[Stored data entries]

──────────

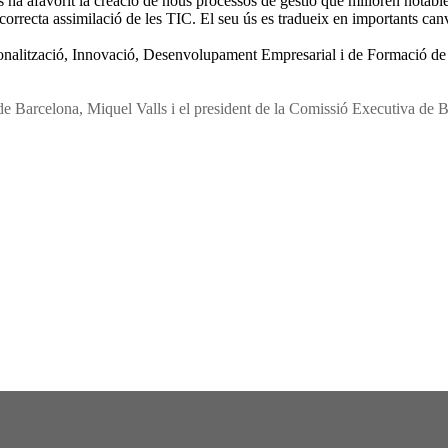
s ha afavorit la creació de nous processos de gestió que milloren notab
orrecta assimilació de les TIC. El seu ús es tradueix en importants canv
nacionalització, Innovació, Desenvolupament Empresarial i de Formació d
de Barcelona, Miquel Valls i el president de la Comissió Executiva de B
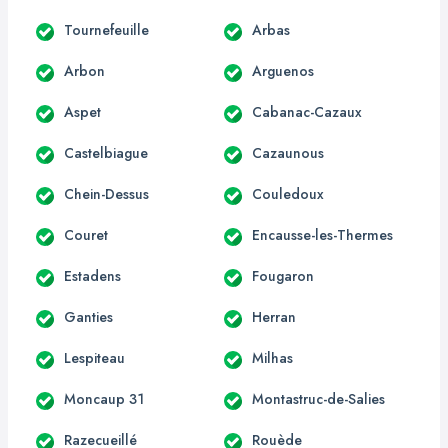
Tournefeuille
Arbas
Arbon
Arguenos
Aspet
Cabanac-Cazaux
Castelbiague
Cazaunous
Chein-Dessus
Couledoux
Couret
Encausse-les-Thermes
Estadens
Fougaron
Ganties
Herran
Lespiteau
Milhas
Moncaup 31
Montastruc-de-Salies
Razecueillé
Rouède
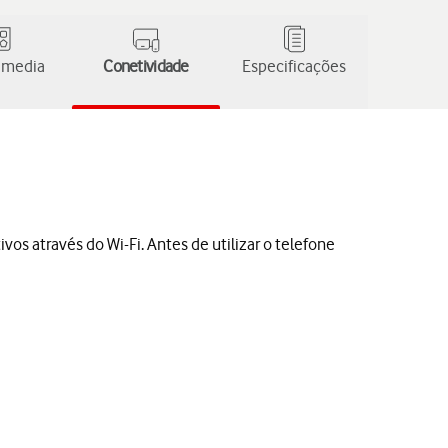
 media
Conetividade
Especificações
vos através do Wi-Fi. Antes de utilizar o telefone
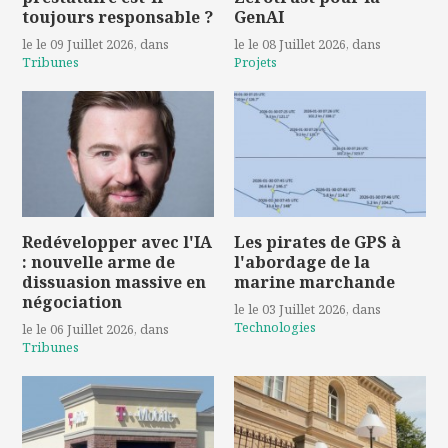
toujours responsable ?
GenAI
le le 09 Juillet 2026
, dans
le le 08 Juillet 2026
, dans
Tribunes
Projets
Redévelopper avec l'IA
Les pirates de GPS à
: nouvelle arme de
l'abordage de la
dissuasion massive en
marine marchande
négociation
le le 03 Juillet 2026
, dans
Technologies
le le 06 Juillet 2026
, dans
Tribunes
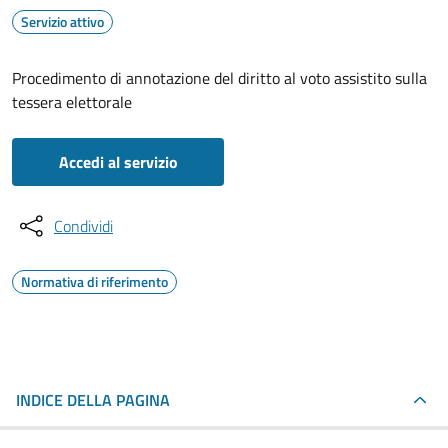
Servizio attivo
Procedimento di annotazione del diritto al voto assistito sulla
tessera elettorale
Accedi al servizio
Condividi
Normativa di riferimento
INDICE DELLA PAGINA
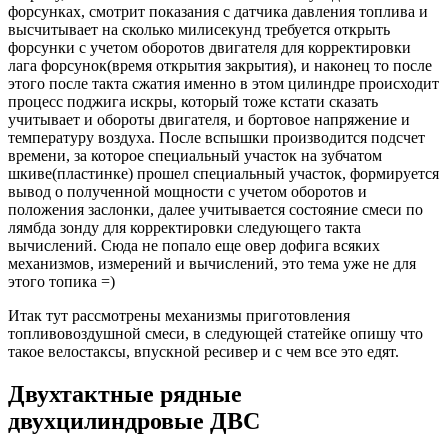
форсунках, смотрит показания с датчика давления топлива и
высчитывает на сколько милисекунд требуется открыть
форсунки с учетом оборотов двигателя для корректировки
лага форсунок(время открытия закрытия), и наконец то после
этого после такта сжатия именно в этом цилиндре происходит
процесс поджига искры, который тоже кстати сказать
учитывает и обороты двигателя, и бортовое напряжение и
температуру воздуха. После вспышки производится подсчет
времени, за которое специальный участок на зубчатом
шкиве(пластинке) прошел специальный участок, формируется
вывод о полученной мощности с учетом оборотов и
положения заслонки, далее учитывается состояние смеси по
лямбда зонду для корректировки следующего такта
вычислений. Сюда не попало еще овер дофига всяких
механизмов, измерений и вычислений, это тема уже не для
этого топика =)
Итак тут рассмотрены механизмы приготовления
топливовоздушной смеси, в следующей статейке опишу что
такое велостаксы, впускной ресивер и с чем все это едят.
Двухтактные рядные
двухцилиндровые ДВС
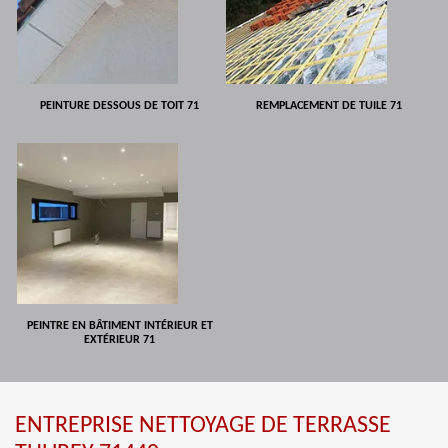
PEINTURE DESSOUS DE TOIT 71
REMPLACEMENT DE TUILE 71
PEINTRE EN BÂTIMENT INTÉRIEUR ET
EXTÉRIEUR 71
ENTREPRISE NETTOYAGE DE TERRASSE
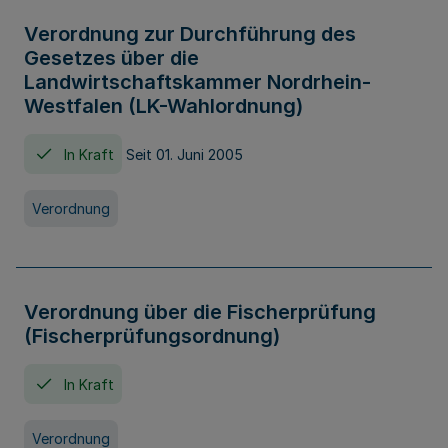
Verordnung zur Durchführung des
Gesetzes über die
Landwirtschaftskammer Nordrhein-
Westfalen (LK-Wahlordnung)
In Kraft
Seit 01. Juni 2005
Verordnung
Verordnung über die Fischerprüfung
(Fischerprüfungsordnung)
In Kraft
Verordnung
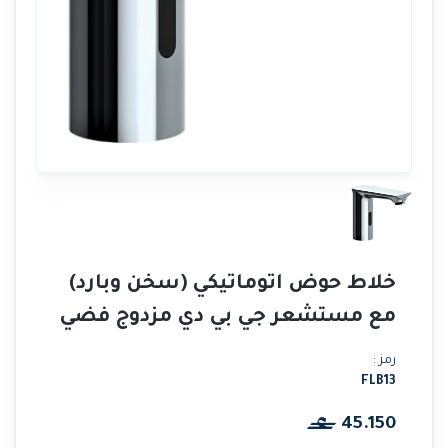
خلاط حوض اتوماتيكي (سخن وبارد)
مع مستشعر جي بي دي مزدوج فضي
رمز :
FLB13
45.150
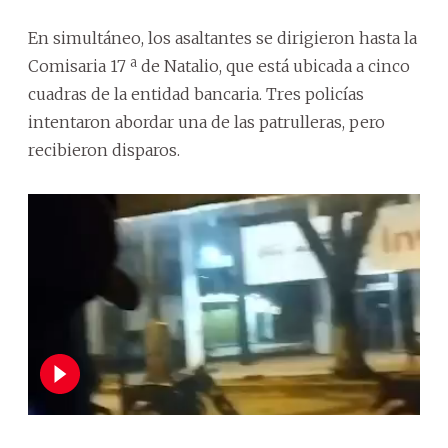
En simultáneo, los asaltantes se dirigieron hasta la
Comisaria 17 ª de Natalio, que está ubicada a cinco
cuadras de la entidad bancaria. Tres policías
intentaron abordar una de las patrulleras, pero
recibieron disparos.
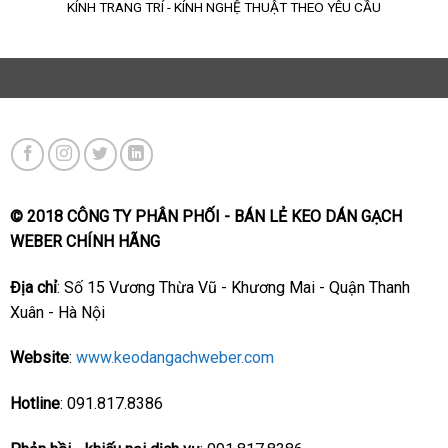
KÍNH TRANG TRÍ - KÍNH NGHỆ THUẬT THEO YÊU CẦU
© 2018 CÔNG TY PHÂN PHỐI - BÁN LẺ KEO DÁN GẠCH
WEBER CHÍNH HÃNG
Địa chỉ
: Số 15 Vương Thừa Vũ - Khương Mai - Quận Thanh
Xuân - Hà Nội
Website
:
www.keodangachweber.com
Hotline
: 091.817.8386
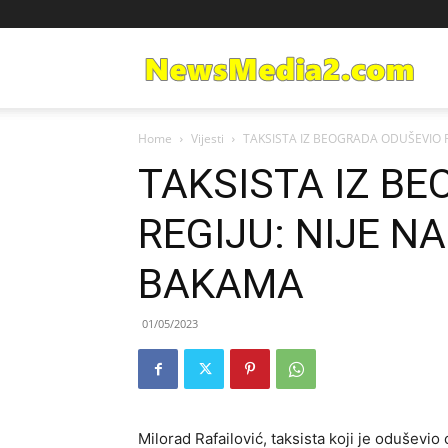
Ne
Home
Vijesti
TAKSISTA IZ BEOGRADA ODUŠEVIO R
Med
TAKSISTA IZ B
REGIJU: NIJE N
BAKAMA
01/05/2023
Milorad Rafailović, taksista koji je oduševio 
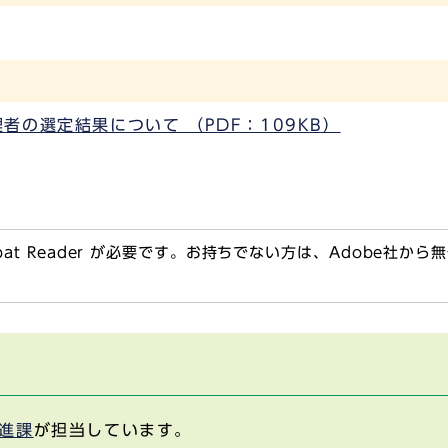
の選定結果について （PDF：109KB）
obat Reader が必要です。お持ちでない方は、Adobe社か
進課
が担当しています。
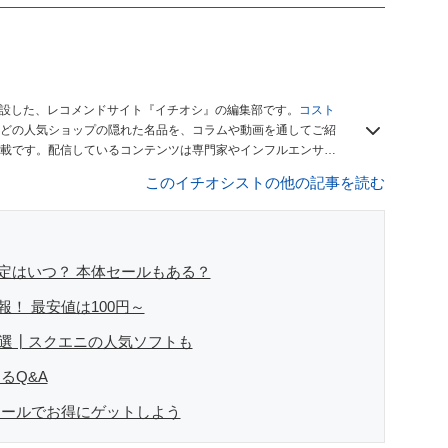
開設した、レコメンドサイト『イチオシ』の編集部です。
コスト
どの人気ショップの隠れた名品を、コラムや動画を通してご紹
載です。配信しているコンテンツは専門家やインフルエンサー
をお届けしているので、ぜひ
Googleニュースでフォロー
してく
このイチオシストの他の記事を読む
セール予定はいつ？ 本体セールもある？
ル情報！ 最安値は100円～
フト10選┃スクエニの人気ソフトも
するQ&A
フトをセールでお得にゲットしよう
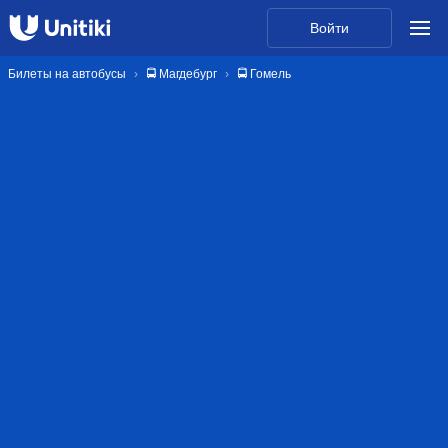
Войти
Билеты на автобусы
🚍 Магдебург
🚍 Гомель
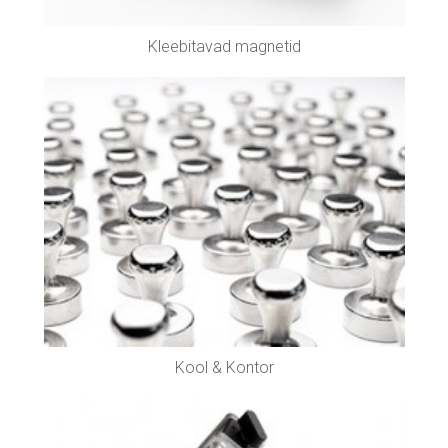
Kleebitavad magnetid
Kool & Kontor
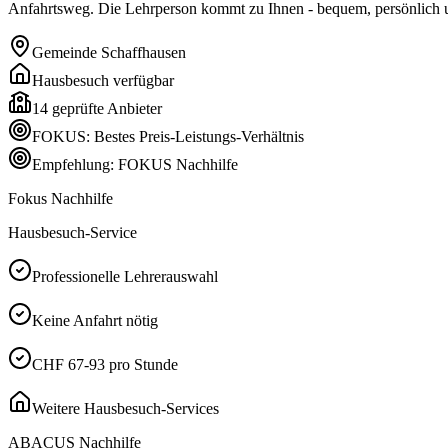
Anfahrtsweg. Die Lehrperson kommt zu Ihnen - bequem, persönlich un
Gemeinde
Schaffhausen
Hausbesuch verfügbar
14
geprüfte Anbieter
FOKUS: Bestes Preis-Leistungs-Verhältnis
Empfehlung: FOKUS Nachhilfe
Fokus Nachhilfe
Hausbesuch-Service
Professionelle Lehrerauswahl
Keine Anfahrt nötig
CHF 67-93 pro Stunde
Weitere Hausbesuch-Services
ABACUS Nachhilfe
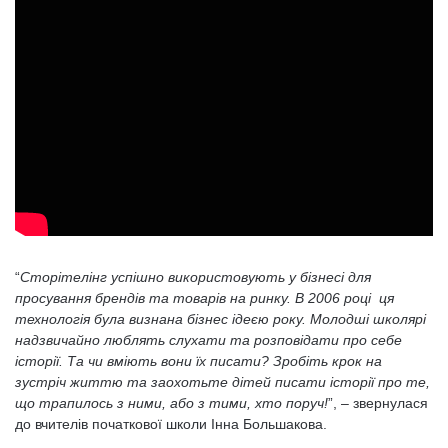
“
Сторітелінг успішно використовують у бізнесі для
просування брендів та товарів на ринку. В 2006 році ця
технологія була визнана бізнес ідеєю року. Молодші школярі
надзвичайно люблять слухати та розповідати про себе
історії. Та чи вміють вони їх писати? Зробіть крок на
зустріч життю та заохотьте дітей писати історії про те,
що трапилось з ними, або з тими, хто поруч!
”, – звернулася
до вчителів початкової школи Інна Большакова.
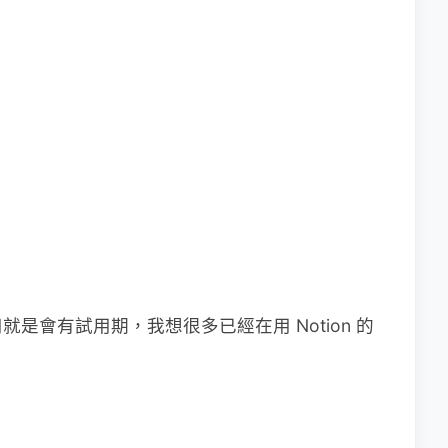
是會有試用期，我想很多已經在用 Notion 的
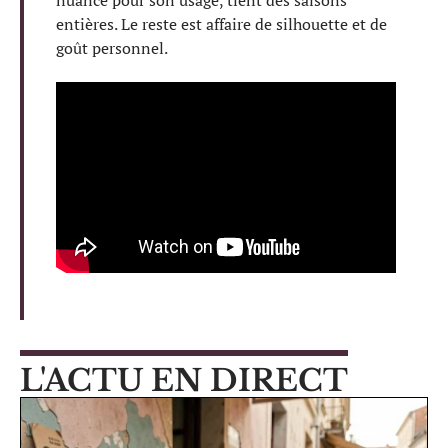
entières. Le reste est affaire de silhouette et de
goût personnel.
L'ACTU EN DIRECT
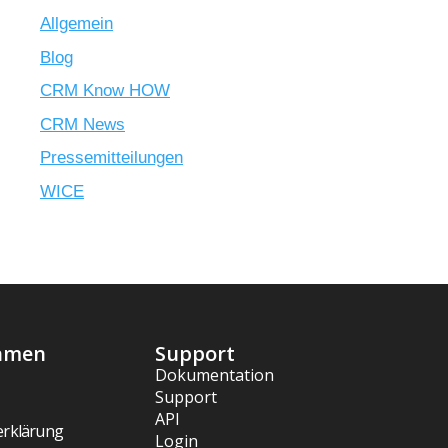
Allgemein
Blog
CRM Know HOW
CRM News
Pressemitteilungen
WICE
hmen
Support
Dokumentation
Support
API
erklärung
Login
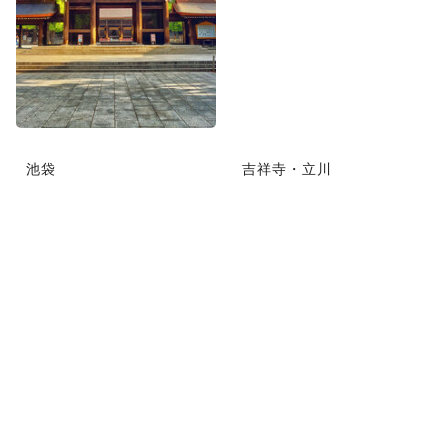
池袋
吉祥寺・立川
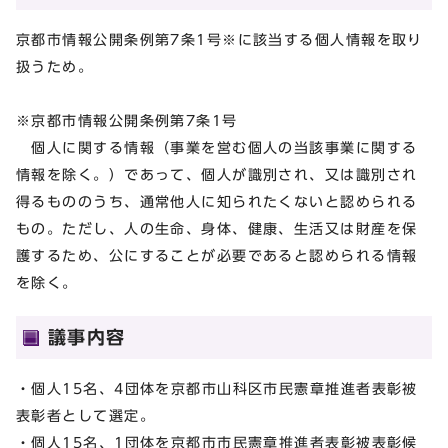
京都市情報公開条例第7条1号※に該当する個人情報を取り
扱うため。
※京都市情報公開条例第7条1号
個人に関する情報（事業を営む個人の当該事業に関する
情報を除く。）であって、個人が識別され、又は識別され
得るもののうち、通常他人に知られたくないと認められる
もの。ただし、人の生命、身体、健康、生活又は財産を保
護するため、公にすることが必要であると認められる情報
を除く。
議事内容
・個人15名、4団体を京都市山科区市民憲章推進者表彰被
表彰者として選定。
・個人15名、1団体を京都市市民憲章推進者表彰被表彰候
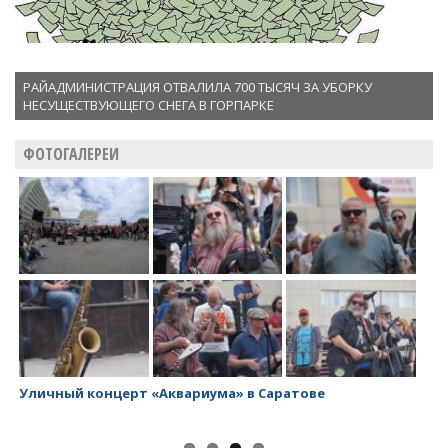
РАЙАДМИНИСТРАЦИЯ ОТВАЛИЛА 700 ТЫСЯЧ ЗА УБОРКУ
НЕСУЩЕСТВУЮЩЕГО СНЕГА В ГОРПАРКЕ
ФОТОГАЛЕРЕИ
ерт «Аквариума» в Саратове
Заводской район 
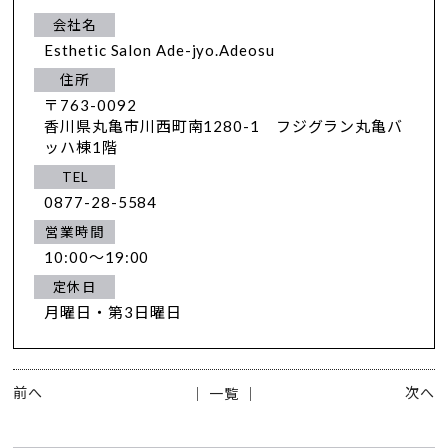
会社名
Esthetic Salon Ade-jyo.Adeosu
住所
〒763-0092
香川県丸亀市川西町南1280-1 フジグラン丸亀バ
ッハ棟1階
TEL
0877-28-5584
営業時間
10:00～19:00
定休日
月曜日・第3日曜日
前へ
次へ
│ 一覧 │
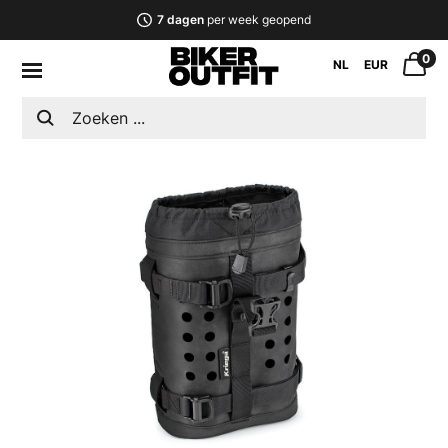
7 dagen
per week geopend
0
NL
EUR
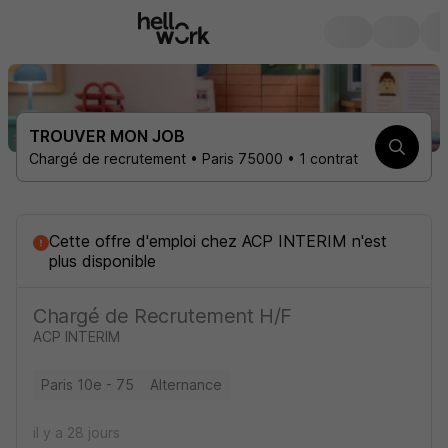
TROUVER MON JOB
Chargé de recrutement • Paris 75000 • 1 contrat
Cette offre d'emploi
chez
ACP INTERIM
n'est
plus disponible
Chargé de Recrutement H/F
ACP INTERIM
Paris 10e - 75
Alternance
il y a 28 jours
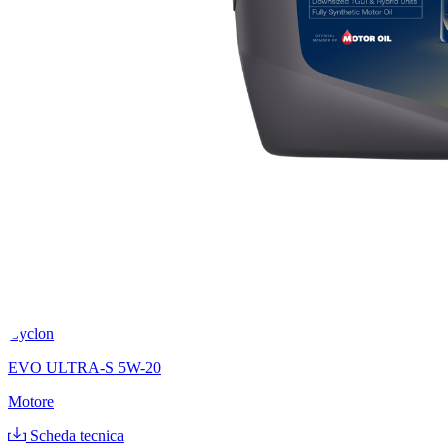
Cyclon
EVO ULTRA-S 5W-20
Motore
Scheda tecnica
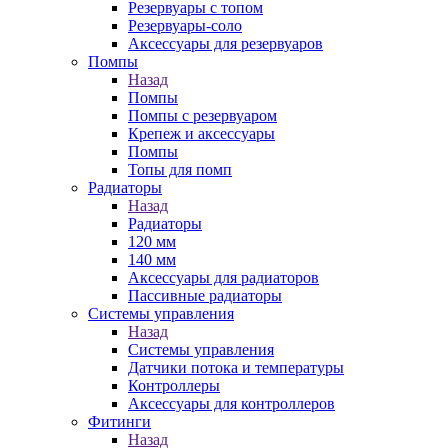
Резервуары с топом
Резервуары-соло
Аксессуары для резервуаров
Помпы
Назад
Помпы
Помпы с резервуаром
Крепеж и аксессуары
Помпы
Топы для помп
Радиаторы
Назад
Радиаторы
120 мм
140 мм
Аксессуары для радиаторов
Пассивные радиаторы
Системы управления
Назад
Системы управления
Датчики потока и температуры
Контроллеры
Аксессуары для контроллеров
Фитинги
Назад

──────────

#### [Action item]
No picture is to be printed. Output exactly the lines above from the line containing "історії. Та чи" through the line containing "Dokumentation".

#### [Task solution]
історії. Та чи вміють вони їх писати? Зробіть крок на
зустріч життю та заохотьте дітей писати історії про те,
що трапилось з ними, або з тими, хто поруч!
”, – звернулася
до вчителів початкової школи Інна Большакова.
是會有試用期，我想很多已經在用 Notion 的
entières. Le reste est affaire de silhouette et de
goût personnel.
L'ACTU EN DIRECT
Allgemein
Blog
CRM Know HOW
CRM News
Pressemitteilungen
WICE
hmen
Support
Dokumentation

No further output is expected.